The mountain lion "P-45" was captured and tagged in 2015 and may have killed upwards of 50 animals. Courtesy National Park Service
The mountain lion “P-45” was captured and tagged in 2015 and may have killed upwards of 50 animals. Courtesy National Park Service

The rancher who obtained a permit to hunt a mountain lion after it killed 10 of her alpacas told reporters Thursday that she does not want to kill the animal, but instead sought the permit to raise awareness about the threats to local pets and livestock posed by the native big cats.

The animal known as P-45 is believed to have killed more than 50 farm animals this year in the mountains above Malibu, including 10 alpaca and a goat at Victoria Vaughn-Perling’s property last weekend.

“Mountain lions are great, they’re all part of this environment in this area, but this one seems to be very prolific,” Vaughn-Perling said.

Under state law, game wardens were requited to issue a “depradation permit” — a 10-day hunting license to kill the predator. Instead, Vaughn- Perling said Thursday that she plans to take measures to protect her animals in the future, including installing a chain-link fence.

“Fish and wildlife has been incredibly helpful and we have followed all their suggestions,” Vaughn-Perling said. “It’s hard to anticipate what will happen — they do say it can jump over a bus.”

Vaughn-Perling did not attend a public information meeting Wednesday night in Agoura Hills, where wildlife advocates reacted strongly when her attorney, Reid Breitman, mentioned a plan to trap P-45 and relocate him to a wildlife refuge.

“Victoria wants it relocated, and we’ve arranged for the Wildlife Way Station to accept the animal,” Breitman said at the meeting called by the National Park Service.

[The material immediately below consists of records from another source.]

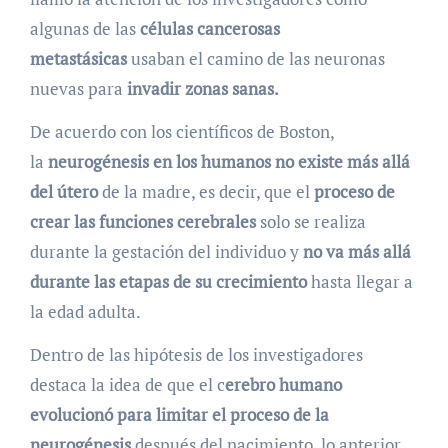
algunas de las
células cancerosas
metastásicas
usaban el camino de las neuronas
nuevas para
invadir zonas sanas.
De acuerdo con los científicos de Boston,
la
neurogénesis en los humanos no existe más allá
del útero
de la madre, es decir, que el
proceso de
crear las funciones cerebrales
solo se realiza
durante la gestación del individuo y
no va más allá
durante las etapas de su crecimiento
hasta llegar a
la edad adulta.
Dentro de las hipótesis de los investigadores
destaca la idea de que el c
erebro humano
evolucionó para limitar el proceso de la
neurogénesis
después del nacimiento, lo anterior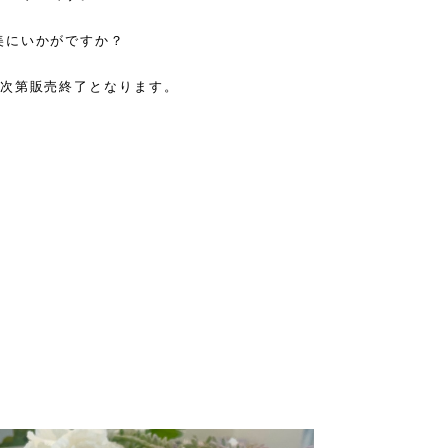
美にいかがですか？
り次第販売終了となります。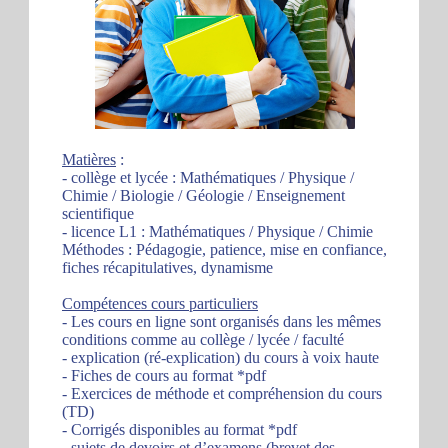
Matières
:
- collège et lycée : Mathématiques / Physique /
Chimie / Biologie / Géologie / Enseignement
scientifique
- licence L1 : Mathématiques / Physique / Chimie
Méthodes : Pédagogie, patience, mise en confiance,
fiches récapitulatives, dynamisme
Compétences cours particuliers
- Les cours en ligne sont organisés dans les mêmes
conditions comme au collège / lycée / faculté
- explication (ré-explication) du cours à voix haute
- Fiches de cours au format *pdf
- Exercices de méthode et compréhension du cours
(TD)
- Corrigés disponibles au format *pdf
- sujets de devoirs et d’examens (brevet des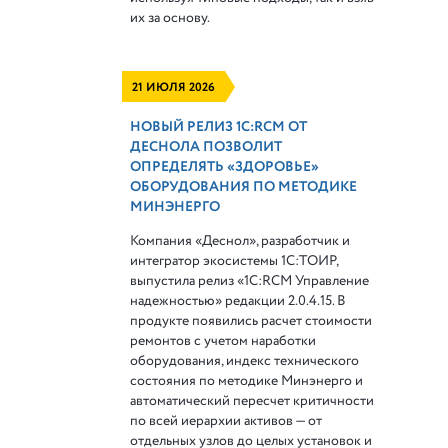
их за основу.
21 ИЮЛЯ 2026
НОВЫЙ РЕЛИЗ 1С:RCM ОТ
ДЕСНОЛА ПОЗВОЛИТ
ОПРЕДЕЛЯТЬ «ЗДОРОВЬЕ»
ОБОРУДОВАНИЯ ПО МЕТОДИКЕ
МИНЭНЕРГО
Компания «Деснол», разработчик и
интегратор экосистемы 1С:ТОИР,
выпустила релиз «1С:RCM Управление
надежностью» редакции 2.0.4.15. В
продукте появились расчет стоимости
ремонтов с учетом наработки
оборудования, индекс технического
состояния по методике Минэнерго и
автоматический пересчет критичности
по всей иерархии активов — от
отдельных узлов до целых установок и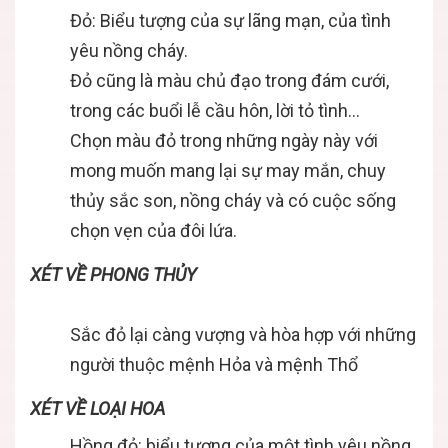
Đỏ: Biểu tượng của sự lãng mạn, của tình
yêu nồng cháy.
Đỏ cũng là màu chủ đạo trong đám cưới,
trong các buổi lễ cầu hôn, lời tỏ tình…
Chọn màu đỏ trong những ngày này với
mong muốn mang lại sự may mắn, chuy
thủy sắc son, nồng cháy và có cuộc sống
chọn vẹn của đôi lứa.
XÉT VỀ PHONG THỦY
Sắc đỏ lại càng vượng và hòa hợp với những
người thuộc mệnh Hỏa và mệnh Thổ
XÉT VỀ LOẠI HOA
Hồng đỏ: biểu tượng của một tình yêu nồng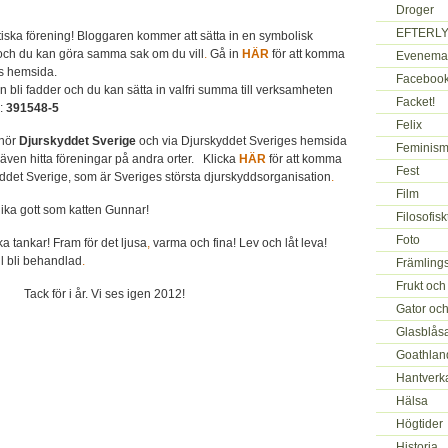
Droger
EFTERLY
tiska förening! Bloggaren kommer att sätta in en symbolisk
och du kan göra samma sak om du vill
.
Gå in
HÄR
för att komma
Evenema
gs hemsida.
Faceboo
 bli fadder och du kan sätta in valfri summa till verksamheten
Facket!
:
391548-5
Felix
lhör
Djurskyddet Sverige
och via Djurskyddet Sveriges hemsida
Feminism
ven hitta föreningar på andra orter.
Klicka
HÄR
för att komma
Fest
kyddet Sverige, som är Sveriges största djurskyddsorganisation
.
Film
et lika gott som katten Gunnar!
Filosofis
Foto
 tankar! Fram för det ljusa
,
varma och fina! Lev och låt leva!
l bli behandlad
.
Främlings
Frukt och
Tack för i år. Vi ses igen 2012!
Gator oc
Glasblås
Goathlan
Hantverk
Hälsa
Högtider
Historia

“I understand that there is a lot of opposition to that,” Breitman said, as cries of no arose from the overflow crowd. “Some people even think it’s better to have it dead than relocated, some people have actually said that, and we think it’s horrible.”

Wildlife Way Station founder Martine Colette told KNX 1070 Thursday that it would be best if P-45 and the local ranchers could co-exist peacefully, but if that does not happen, then “of course he’ll be welcome here.”

She added that the Way Station already has about eight mountain lions, and that the final decision on whether to trap and relocate the animal rests with the Department of Fish and Wildlife.

The Park Service’s community meeting was scheduled weeks ago to help ranchers living within park boundaries in the Santa Monica Mountains learn to keep their sheep, alpaca and goats safely co-existing with the 10-15 mountain lions who live in the mountains between Malibu and the Ventura (101) Freeway.

Park Service biologist Seth Riley showed the crowd satellite data from P- 45 and other studied cougars, and stressed that the animals avoid people and ranches.

Riley also said that in a dozen years of study, with tens of thousands of people hiking or riding horses in the Santa Monica Mountains, there have been no attacks on people.

A volunteer from the Mountain Lion Foundation urged the animal rights activists to work with the animal owners living in the Santa Monica Mountains.

“We don’t need to demonize,” said Leah Sturgis, who lives in Topanga Canyon. “Nobody wants to kill these lions. We met with some of the ranchers today and they have been very cooperative and very kind and they invited us into their land to help them protect their livestock.”